21 maio 2014

Apesar de Voce

Apesar de você

Ah, o tempo... “O tempo é o senhor da razão”, teria dito o escritor frances Marcel Proust (1871-1922). Tantas anunciadas promessas, doces ilusões e cantadas virtudes esvaindo-se como o pó ao vento.

Compreendo os governantes. Afinal, para a manutenção do “status quo” apelam aos recursos possíveis. Mas, entre estes alguns são intoleráveis porque absolutamente deseducadores, notadamente quando o destinatário é um povo humilde e de baixa escolaridade. São inaceitáveis a falta da verdade, o ufanismo e o messianismo.

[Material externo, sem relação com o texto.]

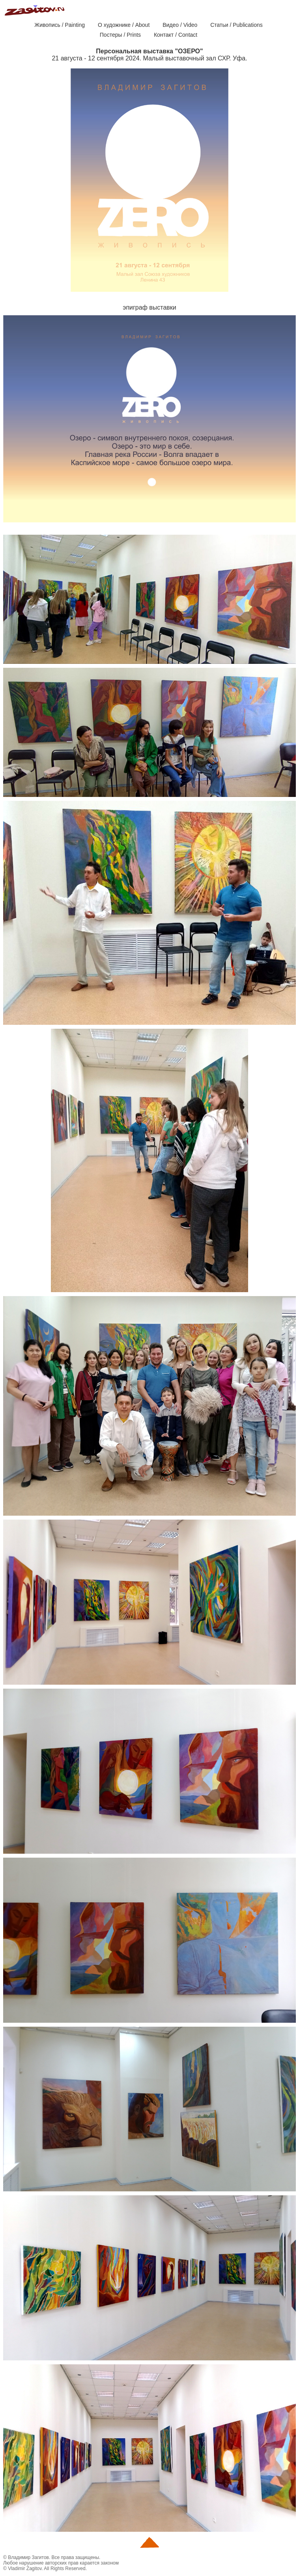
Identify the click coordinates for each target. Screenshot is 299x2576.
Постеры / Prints (120, 35)
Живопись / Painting (59, 25)
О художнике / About (124, 25)
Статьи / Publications (236, 25)
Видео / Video (180, 25)
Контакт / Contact (175, 35)
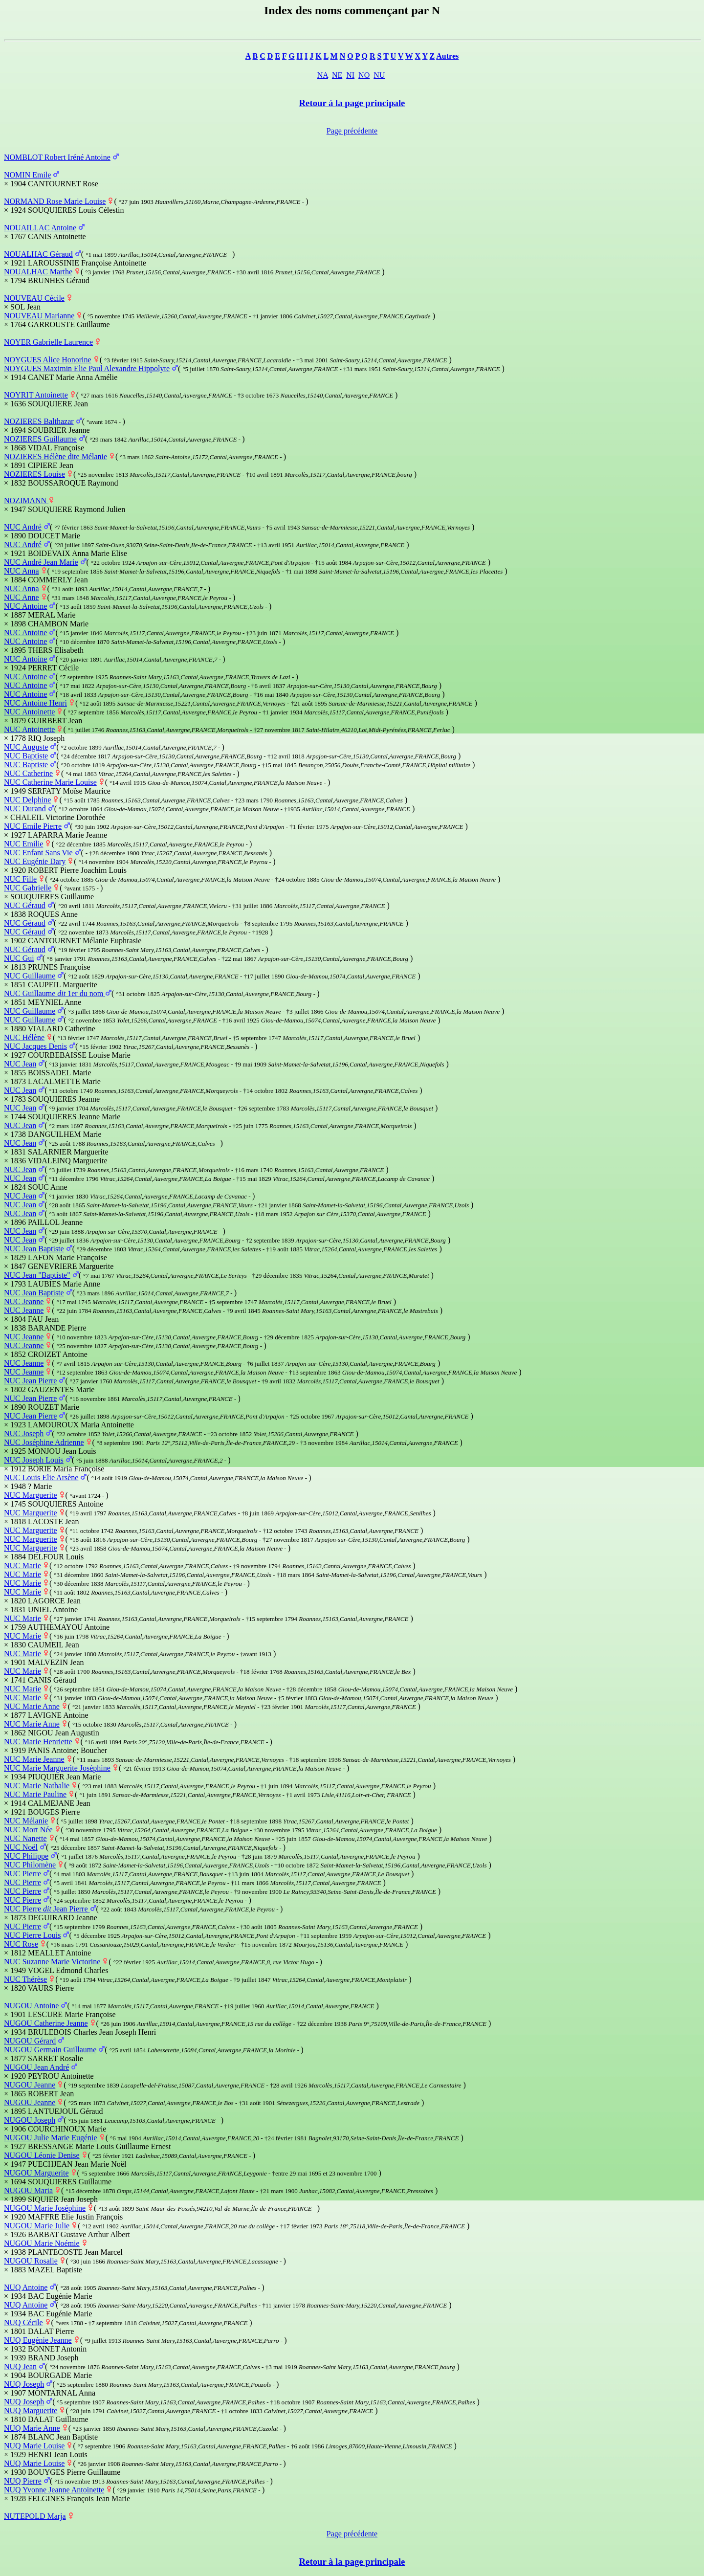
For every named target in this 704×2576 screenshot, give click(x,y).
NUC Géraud (24, 905)
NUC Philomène (30, 1865)
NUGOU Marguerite (36, 2173)
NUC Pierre (22, 1873)
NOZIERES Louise (34, 474)
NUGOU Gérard (30, 2041)
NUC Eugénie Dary (35, 861)
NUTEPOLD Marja (35, 2516)
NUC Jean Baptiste (34, 1248)
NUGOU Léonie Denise (42, 2155)
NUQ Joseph (24, 2384)
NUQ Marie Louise (34, 2446)
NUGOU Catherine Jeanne (46, 2023)
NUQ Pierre (23, 2481)
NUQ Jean (20, 2366)
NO (364, 75)
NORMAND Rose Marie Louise (55, 201)
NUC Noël (21, 1847)
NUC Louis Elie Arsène (41, 1477)
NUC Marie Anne (32, 1706)
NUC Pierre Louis (32, 1935)
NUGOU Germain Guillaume (50, 2049)
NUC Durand (25, 808)
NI (350, 75)
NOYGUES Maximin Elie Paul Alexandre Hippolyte (87, 368)
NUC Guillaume (29, 976)
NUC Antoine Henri (35, 703)
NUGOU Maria (28, 2190)
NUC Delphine (27, 800)
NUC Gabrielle (27, 888)
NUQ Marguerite (30, 2410)
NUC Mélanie (26, 1821)
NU (379, 75)
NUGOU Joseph (29, 2120)
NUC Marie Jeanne (34, 1759)
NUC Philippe (26, 1856)
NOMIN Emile (27, 175)
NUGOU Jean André (36, 2067)
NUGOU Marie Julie (36, 2225)
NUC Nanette (25, 1838)
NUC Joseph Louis (34, 1460)
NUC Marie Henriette (38, 1741)
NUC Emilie (23, 844)
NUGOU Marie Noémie (42, 2243)
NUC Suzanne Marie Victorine (52, 1961)
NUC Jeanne (24, 1301)
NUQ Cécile (23, 2322)
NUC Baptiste (26, 756)
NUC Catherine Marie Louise (50, 782)
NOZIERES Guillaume (40, 439)
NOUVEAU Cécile (34, 298)
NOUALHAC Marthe (38, 271)
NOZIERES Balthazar (39, 421)
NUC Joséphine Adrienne (44, 1442)
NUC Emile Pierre (33, 826)
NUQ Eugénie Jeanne (38, 2340)
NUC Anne (21, 597)
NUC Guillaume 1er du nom (54, 993)
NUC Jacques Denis (35, 1046)
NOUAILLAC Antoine (40, 227)
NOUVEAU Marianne (39, 315)
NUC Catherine (28, 773)
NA (322, 75)
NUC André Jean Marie (41, 562)
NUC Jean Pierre (30, 1381)
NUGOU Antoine (31, 2005)
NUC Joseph (24, 1433)
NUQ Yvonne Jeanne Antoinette (54, 2490)
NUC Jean (20, 1064)
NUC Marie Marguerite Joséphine (57, 1768)
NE (337, 75)
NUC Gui (19, 958)
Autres (447, 56)
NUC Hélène (24, 1037)
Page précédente (352, 131)
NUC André (23, 527)
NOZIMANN (26, 500)
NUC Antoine (25, 606)
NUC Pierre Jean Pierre (47, 1909)
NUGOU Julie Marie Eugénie (50, 2137)
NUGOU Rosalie (31, 2261)
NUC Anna (21, 571)
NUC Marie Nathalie (36, 1785)
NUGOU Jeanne (29, 2085)
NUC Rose (21, 1944)
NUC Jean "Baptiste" (37, 1275)
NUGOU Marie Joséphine (45, 2208)
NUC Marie (22, 1565)
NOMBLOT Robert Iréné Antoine (57, 157)
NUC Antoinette (29, 712)
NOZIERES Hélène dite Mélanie (55, 456)
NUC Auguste (26, 747)
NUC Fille (20, 879)
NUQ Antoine (25, 2287)
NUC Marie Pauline (35, 1794)
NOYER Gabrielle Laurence (48, 342)
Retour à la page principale (352, 103)
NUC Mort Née (28, 1829)
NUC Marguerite (30, 1495)
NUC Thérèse (25, 1979)
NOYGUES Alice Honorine (47, 359)
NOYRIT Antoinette (36, 395)
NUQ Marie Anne (32, 2428)
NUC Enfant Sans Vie (38, 852)
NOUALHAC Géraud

Exacerbadas as divergências, simpatizantes e governantes reproduzem condutas dos tempos ditatoriais, censurando a imprensa e sugerindo aos discordantes o caminho do exílio voluntário.

Como já fizeram em rede social ao postar foto de um passaporte, com recomendação aos insatisfeitos que, então, saiam do país. Ato equivalente ao “Ame ou Deixe-o” patrocinado pelos militares nos anos 70.

Exemplar razão de contestação pública é a realização da Copa do Mundo de Futebol, sua lei especial e seus bilionários estádios. Desnecessário repetir o mantra “Padrão FIFA”, tamanho o escândalo do superfaturamento, da orgia de gastos, o vexame dos prazos e obras inacabadas e a absoluta contradição relativamente às demandas e carências do povo brasileiro.

Ironicamente, está se reproduzindo outro fato do tempo da ditadura. Em 1970, havia um dilema entre os adversários do regime. Torcer a favor da seleção brasileira seria prestar um apoio político aos militares. Torcer contra era um dever patriótico. Afinal, parafraseando o socialista alemão Karl Marx (1818-1883), o futebol é o “ópio do povo”.

Hoje, estamos diante da mesma circunstância. Torcer contra seria uma forma de denúncia e contestação. Torcer a favor seria legitimar o governo e suas duvidosas práticas. E, indiretamente, seus candidatos, haja vista a coincidência (?) entre a Copa e as eleições nacionais.

Quando Chico Buarque cantou “Apesar de Você”, em 1970, a razão e circunstância eram outras. Mas, hoje, a reproduzida pretensão de hegemonia governamental e compulsória concordância são as mesmas.

Dizia Chico: “Hoje você é quem manda, falou, tá falado, não tem discussão. A minha gente hoje anda falando de lado e olhando pro chão, viu? Você que inventou esse estado e inventou de inventar toda a escuridão, você que inventou o pecado esqueceu-se de inventar o perdão”.

Manterei minhas críticas, mas torcerei pela seleção e desejo que tudo ocorra sem transtornos sociais. E por quê? Porque o Brasil e seu povo são maiores que um governo e um partido, de quem, circunstancialmente, podemos divergir. Seja em tempo de ditadura, que dirá em tempo de democracia.

Afinal, a soma de nossas virtudes é maior que a soma de nossos erros.